L'évaluation des conséquences de l'intervention militaire du Vietnam se solde par un bilan fort contrasté où le mérite d'avoir éliminé le gouvernement de Pol Pot occulte les méfaits et les exactions commis.

A partir de 1985 aucun cas de famine n'est signalé.

Le nombre de victimes de guerre (tuées par les armes) pour les années 1980-1989 devrait se situer entre 30.000 et 40.000. Chiffres faibles et trompeurs : l'objectif des deux belligérants n'est pas tant de tuer que de rendre l'ennemi infirme à vie. Les armes qui sont alors les plus utilisées sont les mines.

30.000 amputés au moins, 90.000 handicapés à vie.

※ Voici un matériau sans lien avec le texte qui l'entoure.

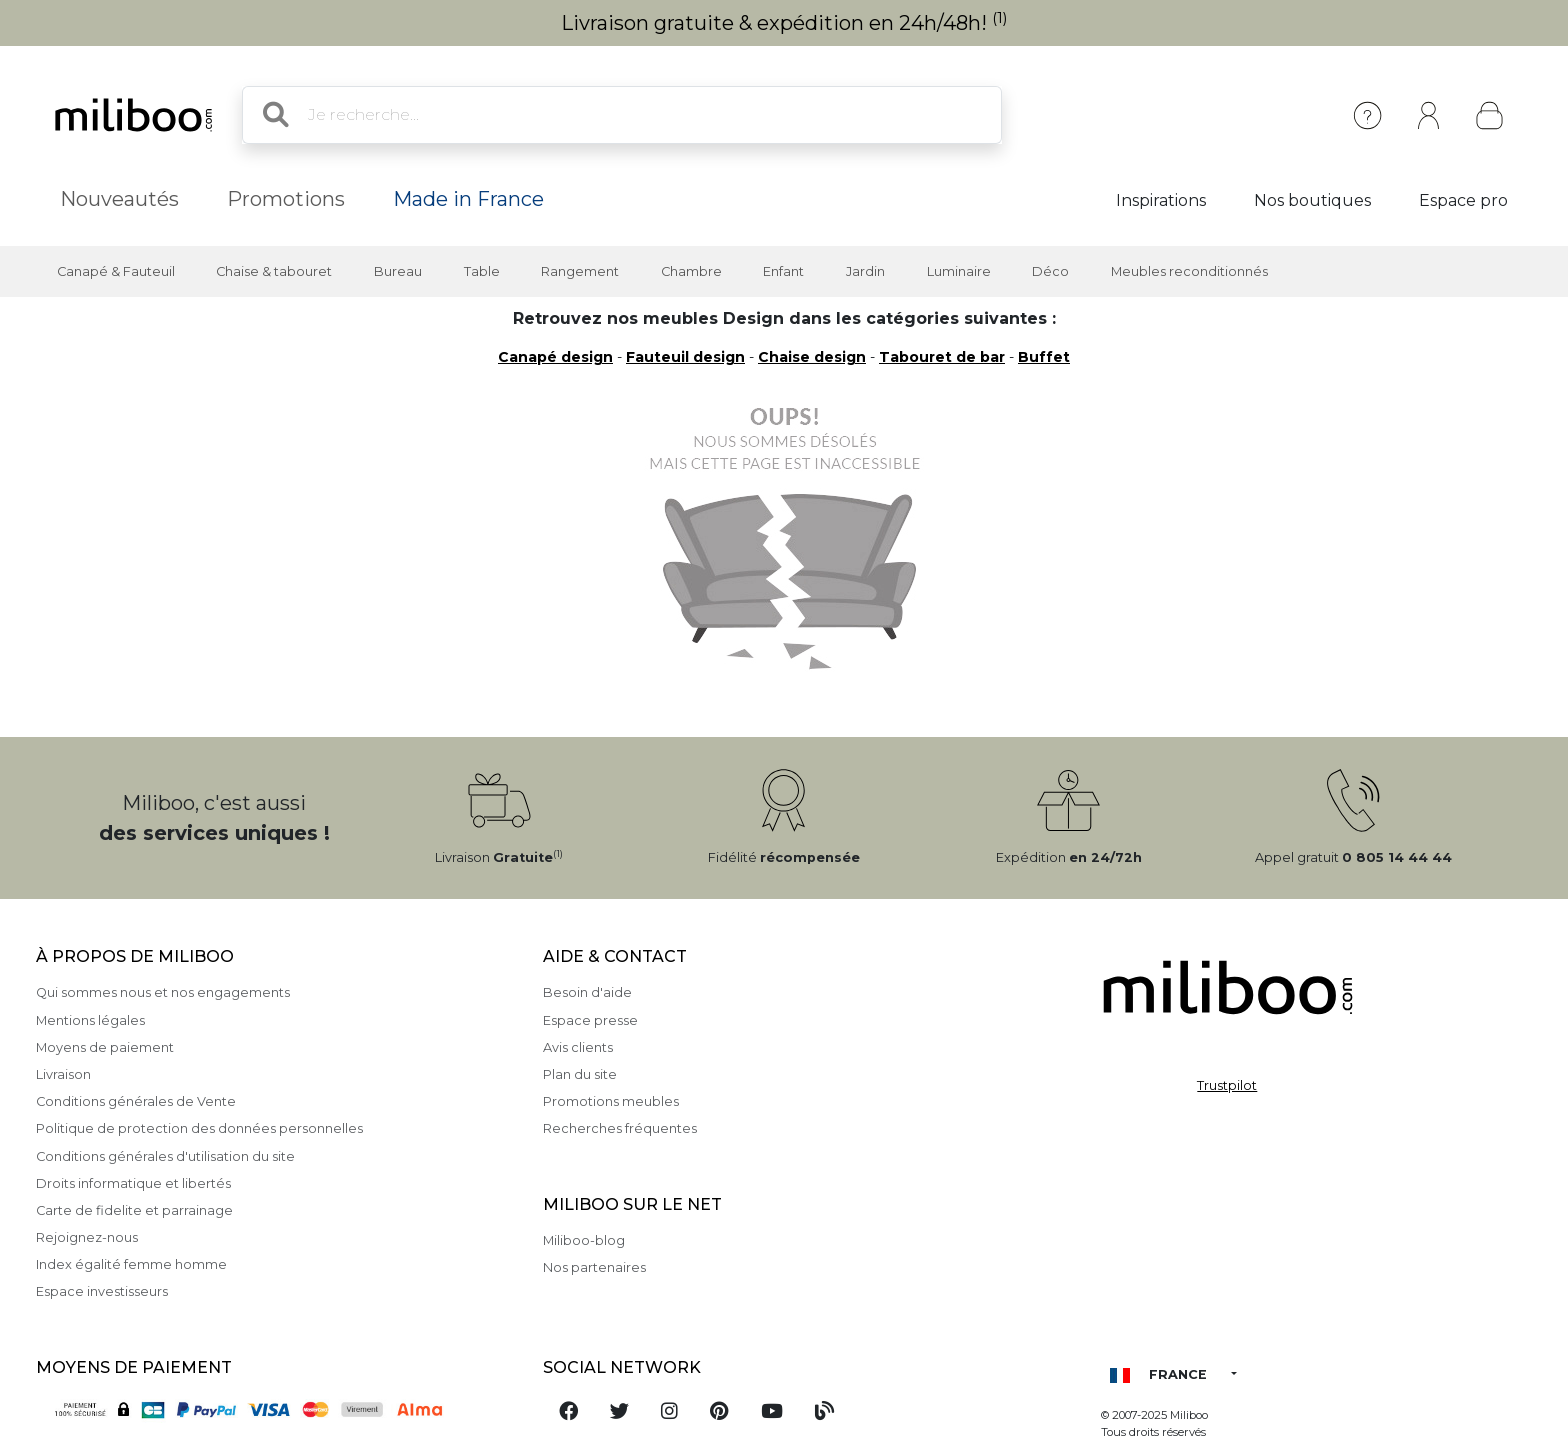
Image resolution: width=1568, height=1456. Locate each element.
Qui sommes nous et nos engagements (163, 992)
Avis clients (578, 1047)
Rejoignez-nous (87, 1237)
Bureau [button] (398, 271)
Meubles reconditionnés (1189, 271)
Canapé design (555, 357)
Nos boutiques (1312, 200)
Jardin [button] (865, 271)
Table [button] (482, 271)
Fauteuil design (685, 357)
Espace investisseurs (102, 1291)
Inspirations (1161, 200)
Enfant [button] (783, 271)
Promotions (286, 199)
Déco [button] (1050, 271)
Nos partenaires (594, 1267)
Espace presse (590, 1020)
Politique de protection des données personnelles (199, 1128)
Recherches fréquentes (620, 1128)
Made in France (468, 199)
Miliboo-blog (584, 1240)
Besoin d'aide (587, 992)
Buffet (1044, 357)
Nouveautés (119, 199)
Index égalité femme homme (131, 1264)
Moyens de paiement (105, 1047)
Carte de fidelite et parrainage (134, 1210)
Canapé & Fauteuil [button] (116, 271)
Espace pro (1463, 200)
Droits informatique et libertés (133, 1183)
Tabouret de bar (942, 357)
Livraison (63, 1074)
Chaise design (812, 357)
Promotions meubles (611, 1101)
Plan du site (580, 1074)
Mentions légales (90, 1020)
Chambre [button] (691, 271)
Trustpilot (1227, 1085)
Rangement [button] (580, 271)
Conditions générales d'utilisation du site (165, 1156)
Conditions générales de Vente (136, 1101)
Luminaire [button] (959, 271)
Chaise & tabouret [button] (274, 271)
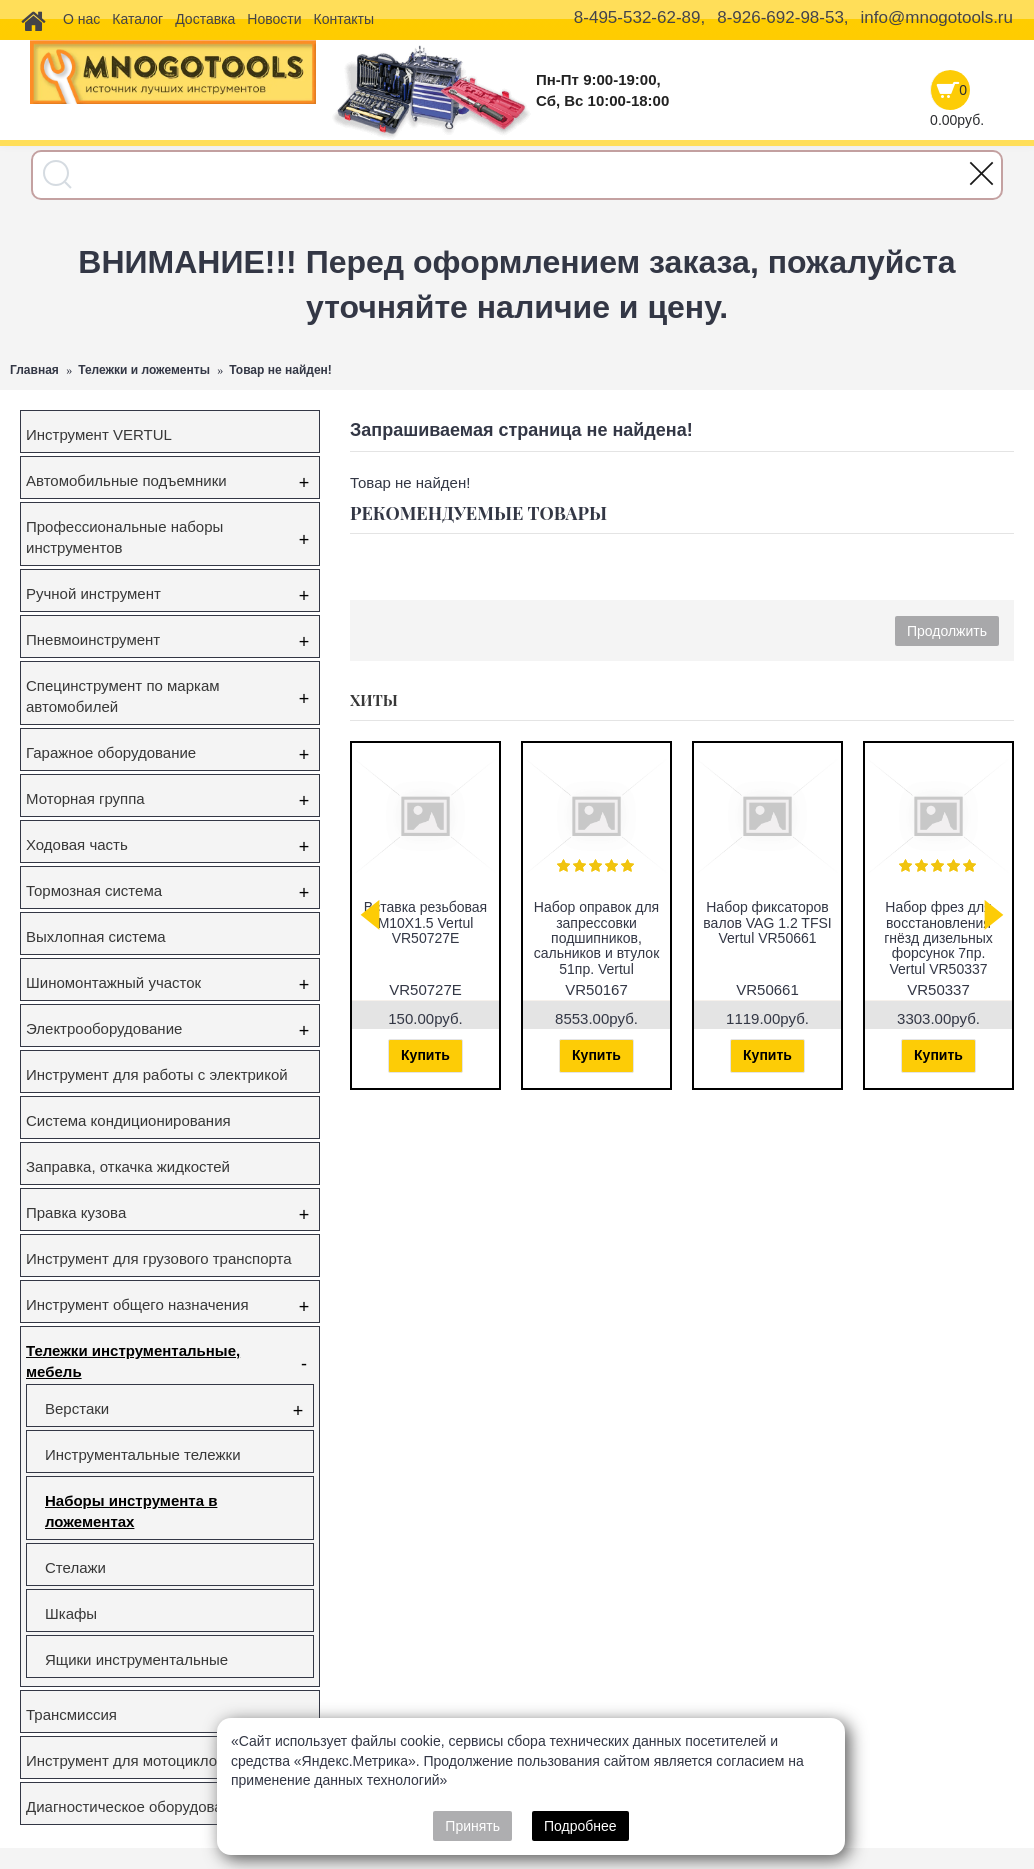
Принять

En 1992, 64 % des enfants ont perdu au moins un parent !


Extraits de la conclusion

Imputer la responsabilité des massacres à une clique restreinte, peut donner bonne conscience à certains, mais ce ne serait qu'une manière cynique de déguiser la réalité : près de 22 % des personnes actives ont été attachées à l'appareil administratif et de surveillance.

Une forte proportion de l'actuelle classe politique et la quasi totalité de l'administration locale sont constitués de personnes "récupérées" de l'ancienne administration des Khmers rouges : il n'y avait personne d'autre à qui faire appel.

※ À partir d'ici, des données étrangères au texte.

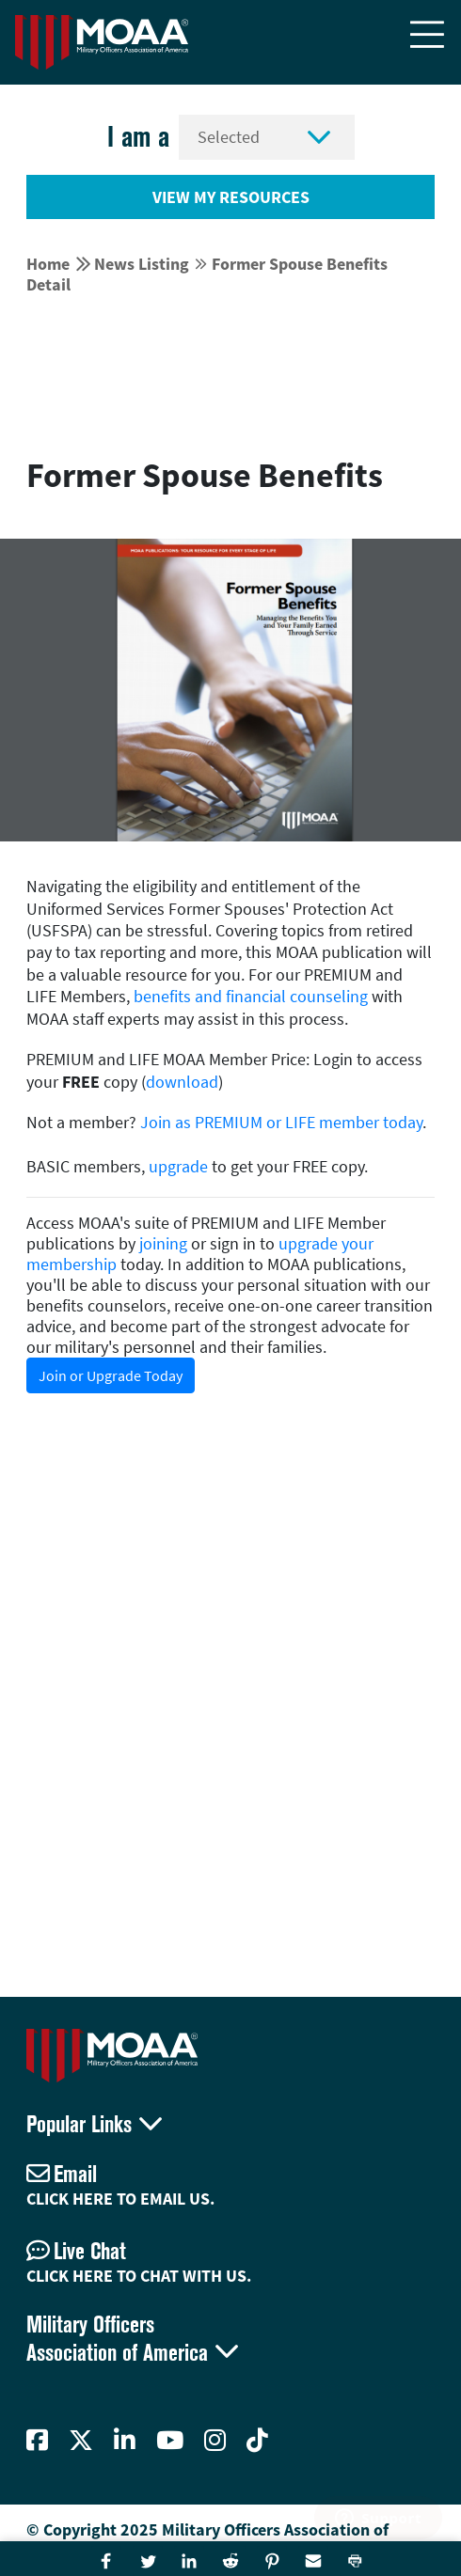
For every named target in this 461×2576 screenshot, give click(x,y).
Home (48, 264)
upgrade (178, 1166)
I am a (138, 136)
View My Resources (231, 197)
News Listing (141, 264)
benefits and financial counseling (251, 996)
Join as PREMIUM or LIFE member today (281, 1122)
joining (163, 1243)
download (182, 1081)
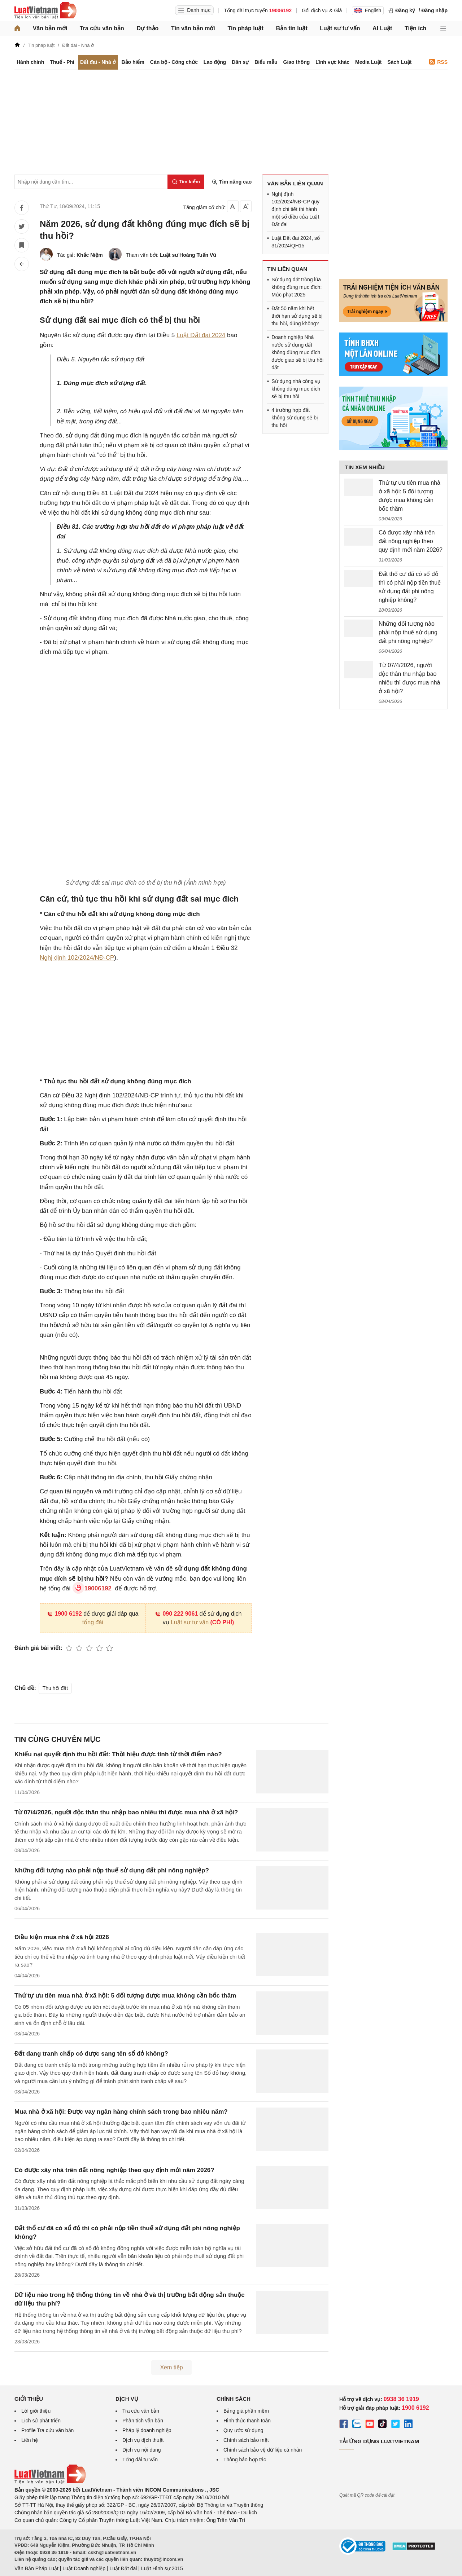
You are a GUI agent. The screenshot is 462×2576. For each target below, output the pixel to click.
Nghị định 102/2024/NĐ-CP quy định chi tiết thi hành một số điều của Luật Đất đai (295, 209)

Extraits du dernier chapitre du livre de Marek Sliwinski Le génocide Khmer rouge

Comment cela a-t-il été possible ?

L'explication des mobiles des crimes et, de surcroît, de ceux de crime contre l'humanité, a toujours fasciné l'imagination des chercheurs.

A l'issue de la Deuxième Guerre mondiale, nombreux furent les travaux qui ont tenté d'expliquer les crimes perpétrés par les nazis. Influencés au départ par l'approche freudienne, ils ont essayé de démontrer le lien entre racisme, type de personnalités, structure de la famille et phénomène fasciste en tant que tel. Avec la découverte tardive de l'univers exterminateur soviétique, l'intérêt s'est déplacé vers l'analyse des origines, de la structure et du fonctionnement des systèmes totalitaires". Puis, sont apparus les ouvrages démontrant le lien entre le contenu de l'idéologie ou des croyances, et la nature existentielle du système. Le plupart des ouvrages relatifs à la période des Khmers rouges au Cambodge appartiennent à cette dernière catégorie.

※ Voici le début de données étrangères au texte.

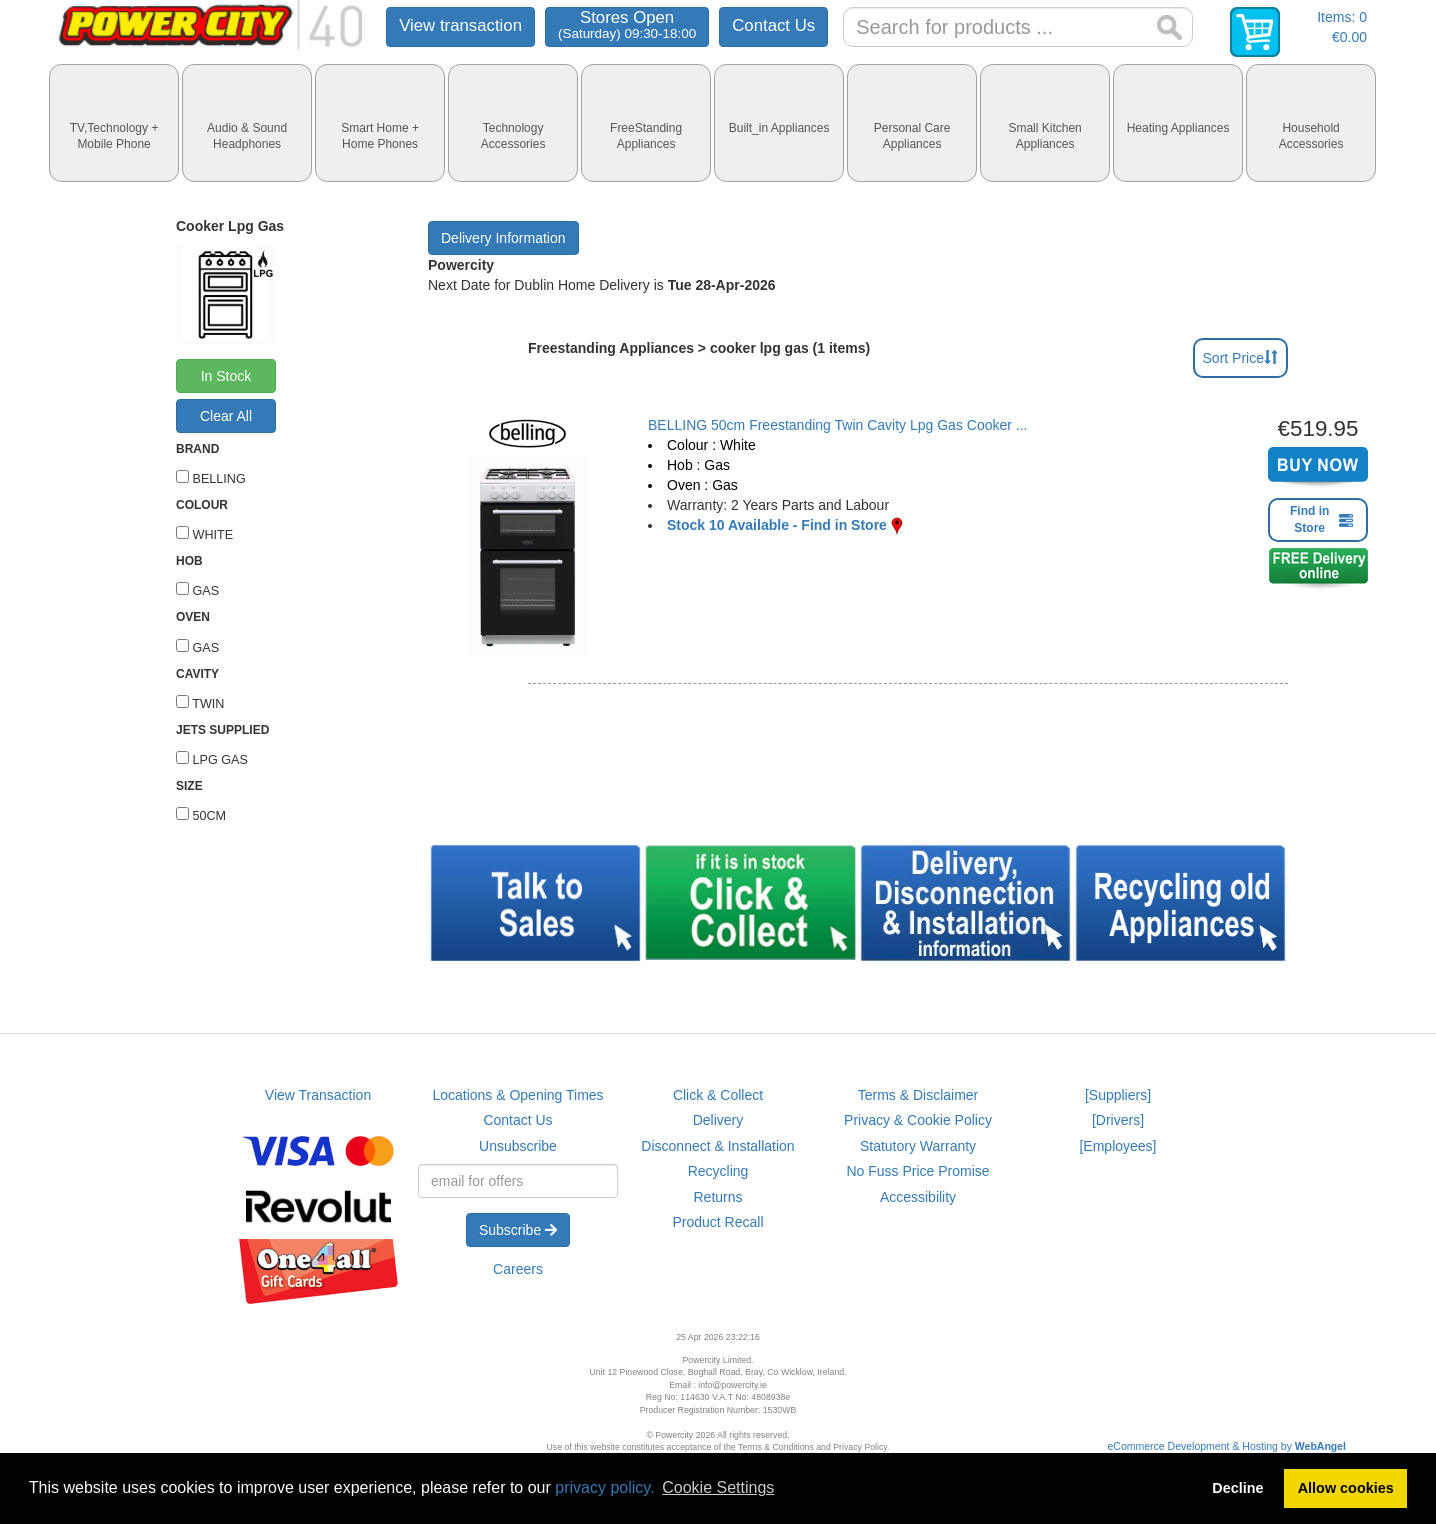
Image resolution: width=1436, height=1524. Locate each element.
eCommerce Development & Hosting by (1227, 1446)
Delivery (718, 1120)
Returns (717, 1197)
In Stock (226, 376)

L'ouvrage collectif édité par Karl Jackson démontre d'une manière évidente la relation entre l'idéologie des Khmers rouges et le caractère exterminateur de leur système politique. Deux hypothèses, suscitées par cet ouvrage, méritent une attention particulière.

La première, évoquée par Jackson, insiste sur l'effet d'une rencontre entre idéologie communiste intransigeante et doctrine de l'autarcie totale. Il en a résulté une dégradation de l'idéal révolutionnaire initial, et cela dans un climat de privations extrêmes, de chambres de torture et de famine généralisées.

Quant à l'hypothèse de François Ponchaud, elle démontre comment la rencontre entre communisme intransigeant et doctrine karmique a contribué à l'ampleur de l'extermination. Justifiant les inégalités sociales et les souffrances des opprimés par les mauvaises actions commises dans les vies antérieures, la doctrine karmique a été considérée par les révolutionnaires khmers rouges comme un véritable " opium du peuple ". D'un autre côté, l'individualisme bouddhique a empêché une résistance organisée au régime, chacun ne s'occupant que de son propre avenir.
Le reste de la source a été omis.